Passionfruit peel is a byproduct of the fruit processing industry that makes up around 50 percent of the weight of the fruit, which is typically thrown away as waste. The peel includes a variety of bioactive components, including phenolic compounds, flavonoids, cyanogenic chemicals, anthocyanin, minerals, polysaccharides and vitamins. Numerous investigations using passionfruit byproducts as feed additives have been conducted on sheep, swine, quail and poultry. For fish farming, the incorporation of passionfruit seed meal (including its oil residue) in diets for tambaqui (Colossoma macropomum) and passionfruit juice in tilapia has been investigated. However, there have been few studies on the influences of passionfruit peel powder (PSPP) on the growth and overall well-being of common commercial fish species – particularly Nile tilapia.
This article – adapted and summarized from the original publication [Piyatida O. et al. 2022. Passionfruit (Passiflora edulis) Peel Powder Stimulates the Immune and Antioxidant Defense System in Nile Tilapia (Oreochromis niloticus) Cultivated in a Biofloc System. Fishes 2022, 7(5), 233] – reports on a study to assess the influence of dietary supplementation with powdered passionfruit peel on growth, immunological responses, and the expression of key immune-antioxidant-related genes in Nile tilapia (Oreochromis niloticus) raised in a biofloc system.
Study setup
Nile tilapia fingerlings were purchased from a tilapia hatchery in Chiang Mai, Thailand. Fish were acclimated and fed a commercial meal for two weeks. A total of 300 Nile tilapia (14.22 ± 0.05 grams) were randomly assigned into five dietary treatment groups with PSPP supplemented as follows: control-PSPP0 (0 g/kg), PSPP10 (10 g/kg), PSPP20 (20 g/kg), PSPP40 (40 g/kg), and PSPP80 (80 g/kg). Fish were maintained in 150-liter glass tanks. The experimental trials were conducted in triplicate with 20 fish per tank.
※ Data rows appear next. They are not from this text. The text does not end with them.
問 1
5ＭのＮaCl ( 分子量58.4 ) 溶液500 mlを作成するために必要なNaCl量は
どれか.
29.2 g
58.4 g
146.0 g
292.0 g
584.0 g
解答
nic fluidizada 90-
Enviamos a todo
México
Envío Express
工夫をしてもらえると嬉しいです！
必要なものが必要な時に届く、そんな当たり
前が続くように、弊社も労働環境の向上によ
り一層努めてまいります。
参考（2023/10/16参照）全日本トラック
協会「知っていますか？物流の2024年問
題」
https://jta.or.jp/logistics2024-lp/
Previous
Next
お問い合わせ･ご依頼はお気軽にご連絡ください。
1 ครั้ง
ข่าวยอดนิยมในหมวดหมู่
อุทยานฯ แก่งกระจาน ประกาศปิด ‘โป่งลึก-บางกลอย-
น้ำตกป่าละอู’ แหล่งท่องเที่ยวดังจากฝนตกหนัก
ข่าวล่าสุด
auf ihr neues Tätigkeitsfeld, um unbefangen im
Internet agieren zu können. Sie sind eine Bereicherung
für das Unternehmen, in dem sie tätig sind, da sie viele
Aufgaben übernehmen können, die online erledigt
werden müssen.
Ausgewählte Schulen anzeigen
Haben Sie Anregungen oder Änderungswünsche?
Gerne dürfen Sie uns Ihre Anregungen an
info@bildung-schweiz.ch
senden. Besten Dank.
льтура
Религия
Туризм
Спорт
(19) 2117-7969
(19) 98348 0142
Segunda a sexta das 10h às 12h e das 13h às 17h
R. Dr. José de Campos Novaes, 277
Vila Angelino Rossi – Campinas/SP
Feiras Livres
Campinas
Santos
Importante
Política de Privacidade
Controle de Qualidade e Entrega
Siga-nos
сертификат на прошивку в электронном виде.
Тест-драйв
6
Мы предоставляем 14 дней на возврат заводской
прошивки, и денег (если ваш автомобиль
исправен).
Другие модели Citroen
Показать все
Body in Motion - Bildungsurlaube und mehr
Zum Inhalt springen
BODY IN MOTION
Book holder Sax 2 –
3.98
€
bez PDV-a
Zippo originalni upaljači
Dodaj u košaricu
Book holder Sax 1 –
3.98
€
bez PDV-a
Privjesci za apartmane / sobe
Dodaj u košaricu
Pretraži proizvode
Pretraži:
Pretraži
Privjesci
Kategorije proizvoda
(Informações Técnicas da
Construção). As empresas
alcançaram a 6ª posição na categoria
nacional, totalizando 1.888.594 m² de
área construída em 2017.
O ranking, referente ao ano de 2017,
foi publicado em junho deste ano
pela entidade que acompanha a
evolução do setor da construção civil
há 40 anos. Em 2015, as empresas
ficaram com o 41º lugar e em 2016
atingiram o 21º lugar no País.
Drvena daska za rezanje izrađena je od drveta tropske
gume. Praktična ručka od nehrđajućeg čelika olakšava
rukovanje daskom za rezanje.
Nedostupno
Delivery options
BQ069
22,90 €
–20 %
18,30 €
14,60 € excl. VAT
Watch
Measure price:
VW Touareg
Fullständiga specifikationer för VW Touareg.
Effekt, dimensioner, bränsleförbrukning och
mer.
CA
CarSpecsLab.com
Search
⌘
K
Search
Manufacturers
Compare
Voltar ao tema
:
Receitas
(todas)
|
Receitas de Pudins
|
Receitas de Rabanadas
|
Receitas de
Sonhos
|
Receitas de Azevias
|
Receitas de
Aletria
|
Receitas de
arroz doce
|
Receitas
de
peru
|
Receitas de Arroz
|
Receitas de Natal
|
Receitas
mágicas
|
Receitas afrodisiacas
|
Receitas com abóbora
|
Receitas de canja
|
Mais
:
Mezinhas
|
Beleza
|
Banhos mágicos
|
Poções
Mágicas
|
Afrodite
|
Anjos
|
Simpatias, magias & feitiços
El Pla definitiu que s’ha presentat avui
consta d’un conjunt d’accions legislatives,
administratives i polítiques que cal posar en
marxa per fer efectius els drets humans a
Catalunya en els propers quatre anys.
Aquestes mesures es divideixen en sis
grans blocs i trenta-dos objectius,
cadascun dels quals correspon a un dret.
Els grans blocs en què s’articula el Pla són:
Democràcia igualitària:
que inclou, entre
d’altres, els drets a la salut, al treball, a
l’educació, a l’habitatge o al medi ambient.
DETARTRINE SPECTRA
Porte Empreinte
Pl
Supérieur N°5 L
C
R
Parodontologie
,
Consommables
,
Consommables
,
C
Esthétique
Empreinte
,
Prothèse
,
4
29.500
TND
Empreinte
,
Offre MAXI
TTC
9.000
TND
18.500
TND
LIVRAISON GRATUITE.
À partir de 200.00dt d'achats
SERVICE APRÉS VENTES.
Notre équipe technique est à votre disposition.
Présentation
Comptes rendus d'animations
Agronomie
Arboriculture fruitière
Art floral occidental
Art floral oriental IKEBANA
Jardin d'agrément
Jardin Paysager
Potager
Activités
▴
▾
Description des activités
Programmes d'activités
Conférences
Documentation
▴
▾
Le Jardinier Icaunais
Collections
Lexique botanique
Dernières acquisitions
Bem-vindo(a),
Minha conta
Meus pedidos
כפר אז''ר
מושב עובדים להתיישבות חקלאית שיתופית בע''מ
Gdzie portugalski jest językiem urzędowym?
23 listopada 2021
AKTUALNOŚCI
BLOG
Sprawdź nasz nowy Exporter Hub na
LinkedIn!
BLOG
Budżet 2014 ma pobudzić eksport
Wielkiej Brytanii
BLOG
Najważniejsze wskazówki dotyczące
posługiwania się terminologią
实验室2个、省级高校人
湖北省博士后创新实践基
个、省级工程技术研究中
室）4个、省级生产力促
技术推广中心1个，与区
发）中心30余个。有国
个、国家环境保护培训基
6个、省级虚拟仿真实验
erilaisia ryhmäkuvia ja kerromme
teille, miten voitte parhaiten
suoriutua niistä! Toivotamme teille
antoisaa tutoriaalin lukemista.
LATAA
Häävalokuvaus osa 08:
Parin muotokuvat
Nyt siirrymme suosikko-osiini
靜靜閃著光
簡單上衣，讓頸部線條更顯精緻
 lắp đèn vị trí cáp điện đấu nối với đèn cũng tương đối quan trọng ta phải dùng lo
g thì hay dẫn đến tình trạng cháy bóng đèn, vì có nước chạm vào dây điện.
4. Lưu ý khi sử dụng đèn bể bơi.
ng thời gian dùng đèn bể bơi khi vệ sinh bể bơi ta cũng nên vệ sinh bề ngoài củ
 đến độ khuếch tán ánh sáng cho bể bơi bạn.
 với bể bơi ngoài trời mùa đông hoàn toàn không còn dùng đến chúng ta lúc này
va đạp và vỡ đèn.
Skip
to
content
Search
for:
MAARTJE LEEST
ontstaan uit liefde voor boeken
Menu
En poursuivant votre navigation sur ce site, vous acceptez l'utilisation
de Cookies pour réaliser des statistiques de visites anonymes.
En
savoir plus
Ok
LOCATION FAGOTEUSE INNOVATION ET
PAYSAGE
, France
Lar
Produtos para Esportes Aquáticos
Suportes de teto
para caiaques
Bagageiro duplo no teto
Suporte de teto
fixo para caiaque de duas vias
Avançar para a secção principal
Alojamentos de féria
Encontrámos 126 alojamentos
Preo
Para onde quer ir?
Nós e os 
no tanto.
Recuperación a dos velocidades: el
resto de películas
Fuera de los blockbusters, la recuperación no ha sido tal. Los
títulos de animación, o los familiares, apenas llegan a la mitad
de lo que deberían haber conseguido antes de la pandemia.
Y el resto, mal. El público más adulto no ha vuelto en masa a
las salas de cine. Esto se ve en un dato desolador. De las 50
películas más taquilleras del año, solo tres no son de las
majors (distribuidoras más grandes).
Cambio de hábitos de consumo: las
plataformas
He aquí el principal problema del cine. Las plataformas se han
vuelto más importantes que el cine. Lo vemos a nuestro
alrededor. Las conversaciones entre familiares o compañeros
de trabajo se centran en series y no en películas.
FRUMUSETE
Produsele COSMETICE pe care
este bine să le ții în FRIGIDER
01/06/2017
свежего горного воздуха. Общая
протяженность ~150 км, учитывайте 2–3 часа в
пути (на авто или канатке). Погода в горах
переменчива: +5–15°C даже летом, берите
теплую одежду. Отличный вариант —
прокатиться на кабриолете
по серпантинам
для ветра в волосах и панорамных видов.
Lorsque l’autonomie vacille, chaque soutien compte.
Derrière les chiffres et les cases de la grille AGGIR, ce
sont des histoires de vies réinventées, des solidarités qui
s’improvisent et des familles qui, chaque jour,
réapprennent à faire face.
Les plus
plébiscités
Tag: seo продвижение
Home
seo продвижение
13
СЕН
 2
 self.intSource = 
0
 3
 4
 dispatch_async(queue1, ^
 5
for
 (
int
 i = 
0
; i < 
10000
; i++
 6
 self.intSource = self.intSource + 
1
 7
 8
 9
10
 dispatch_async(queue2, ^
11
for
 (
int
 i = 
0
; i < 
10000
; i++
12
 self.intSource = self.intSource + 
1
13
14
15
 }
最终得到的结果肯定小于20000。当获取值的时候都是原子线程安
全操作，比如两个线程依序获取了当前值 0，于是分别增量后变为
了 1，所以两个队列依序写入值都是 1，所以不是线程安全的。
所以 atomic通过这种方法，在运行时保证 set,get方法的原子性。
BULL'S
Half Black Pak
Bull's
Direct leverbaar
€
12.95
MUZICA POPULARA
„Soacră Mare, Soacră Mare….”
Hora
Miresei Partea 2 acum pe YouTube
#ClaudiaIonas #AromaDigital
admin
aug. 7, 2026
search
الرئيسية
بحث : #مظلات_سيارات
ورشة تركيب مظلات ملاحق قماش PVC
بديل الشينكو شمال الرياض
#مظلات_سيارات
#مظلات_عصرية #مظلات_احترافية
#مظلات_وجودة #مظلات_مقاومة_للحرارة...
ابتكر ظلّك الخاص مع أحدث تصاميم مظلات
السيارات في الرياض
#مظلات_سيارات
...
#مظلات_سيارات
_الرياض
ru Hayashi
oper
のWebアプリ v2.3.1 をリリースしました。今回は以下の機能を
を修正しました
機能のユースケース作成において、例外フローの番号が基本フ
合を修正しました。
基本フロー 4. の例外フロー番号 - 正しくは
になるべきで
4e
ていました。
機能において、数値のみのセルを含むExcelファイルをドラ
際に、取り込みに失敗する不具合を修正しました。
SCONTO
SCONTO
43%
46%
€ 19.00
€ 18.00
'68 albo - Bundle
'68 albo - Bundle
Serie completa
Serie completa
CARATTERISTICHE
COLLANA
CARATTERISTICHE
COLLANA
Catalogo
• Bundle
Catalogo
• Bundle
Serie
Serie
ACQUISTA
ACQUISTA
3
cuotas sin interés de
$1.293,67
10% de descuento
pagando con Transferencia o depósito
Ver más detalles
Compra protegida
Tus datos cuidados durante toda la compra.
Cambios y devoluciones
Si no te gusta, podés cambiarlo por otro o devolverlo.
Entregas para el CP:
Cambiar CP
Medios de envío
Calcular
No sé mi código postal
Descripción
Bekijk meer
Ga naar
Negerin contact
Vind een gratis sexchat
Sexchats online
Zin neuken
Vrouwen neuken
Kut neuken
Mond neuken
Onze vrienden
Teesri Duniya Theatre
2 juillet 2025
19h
Three weeks before starting the experiment, floc inoculants were generated in each tank (150 L) by adding sea salt (400 g), dolomite (5 g), wheat flour (2 g) and molasses (5 g). After formation, the floc quantity was kept constant throughout the experiment at a level of approximately 8.21 ± 0.15 mL per tank.
Passionfruit was obtained from local markets at Chiang Mai (Thailand) and peels were oven-dried at 60 degrees-C for 48 hours and ground into a powder before experimental and control feed pellets were prepared. Fish were fed twice daily at 3 percent body weight for eight weeks. Temperature, pH and dissolved oxygen were maintained at 25–29 degrees-C, 7.5–7.9, and 5 mg/L, respectively.
For detailed information on the experimental design, fish husbandry and preparation of the experimental diets; fish growth and immune response analysis; and statistical analyses, refer to the original publication.
Results and discussion
The increased immune responses and gene expression levels in fish fed diets with PSPP are likely to be the result of an overall improvement in health and well-being due to a combination of several health benefits associated with dietary PSPP. These include (i) greater immunity against pathogens, indicated by elevated lysozyme and peroxidase levels in skin mucus and serum, and by elevated mRNA transcript levels in the gills and liver tissues; (ii) enhanced antioxidant activity, indicated by elevated transcript levels of various other enzymes; and (iii) PSPP may stimulate the immune defense system in fish, thereby improving survival rates and disease resistance in fish.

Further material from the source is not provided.